(CE: 194a-226a) 
Atrium. An atrium is an approximately square courtyard surrounded on four or at least three sides by porticoes. It was the chief interior court of a Roman house, as a peristyle was in a Greek house. An atrium served as an entrance court in many early Christian churches and continued in use in the West until about 1000, although it was seldom used in Egypt.
The atrium lies in front of the western end of the church and usually matches it in width. A well (kantharos) was often built in the center to be used for the ritual washings, particularly of the hands, that were customary there, at least in the early period. In addition, the porticoes offered protection from the rain and sun. Members of the congregation repenting of grievous sins were restricted to the atrium.
No rules governed the formation of the porticoes. Normally they were the same on all four sides, although Basilica A of Nea Anchialus has one curved portico (Soteriou, 1931, pp. 36-39). Sometimes the east portico, fronting on the church, has a more elaborate elevation or a different arrangement of columns because it forms part of the church facade. In such instances the church often has no proper narthex (see below) because its function as an entrance is served by the east portico. Conversely, sometimes if the church has a narthex, there is no east portico. Hagia Sophia in Constantinople has both a narthex and a distinctive east portico (Stube, 1973, pp. 33-39).

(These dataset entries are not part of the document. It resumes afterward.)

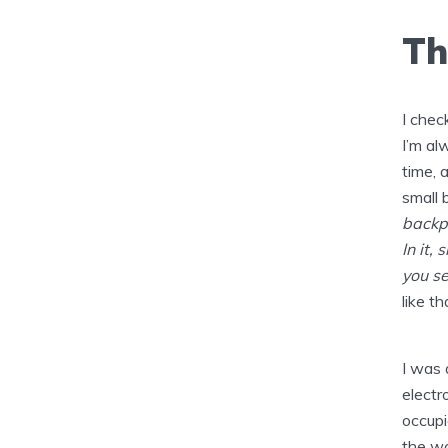
Th
I chec
I’m al
time, 
small 
backpa
In it,
you se
like th
I was 
electr
occupi
the wo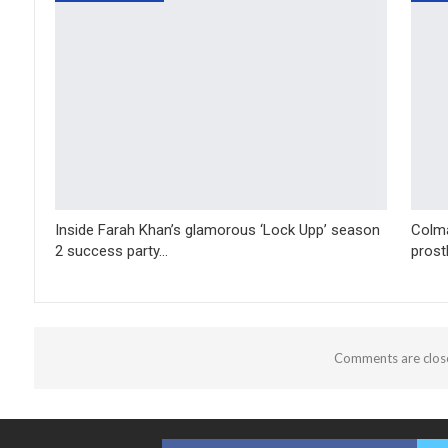
Inside Farah Khan’s glamorous ‘Lock Upp’ season
Colma
2 success party…
prost
Comments are clos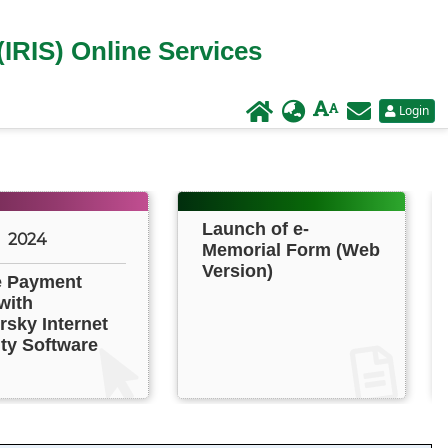
(IRIS) Online Services
Login
Launch of e-
2024
Memorial Form (Web
Version)
e Payment
with
sky Internet
ty Software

It is surprising that few Egyptian churches had atria, since similar courts were common in pharaonic temples, such as those in Luxor, MADINAT HABU, and IDFU, and there was no hesitation about adapting temple structure to church architecture. The only church atria so far known in Egypt are in the East Church and the North Basilica in ABU MINA, buildings that are to be ranked with imperial architecture rather than local building. These atria have porticoes on three or four sides. Synesius (1612, epistle 121, p. 258B) mentions some further examples. Otherwise only the great church of al-ASHMUNAYN (Hermopolis Magna) presents an atrium, but it has a form very much of its own. Instead of conforming with the axis of the church, it is divided into four sections, like a garden, by two-sided open porticoes. Evidently Egyptians preferred courts of optional form and plan that were only generally coordinated with the church. Examples are several churches in ANSINA and ANTINOOPOLIS (Mitchell, 1982, pp. 171-79). Presumably the great central court in the pilgrim center of ABU MINA had a similar significance.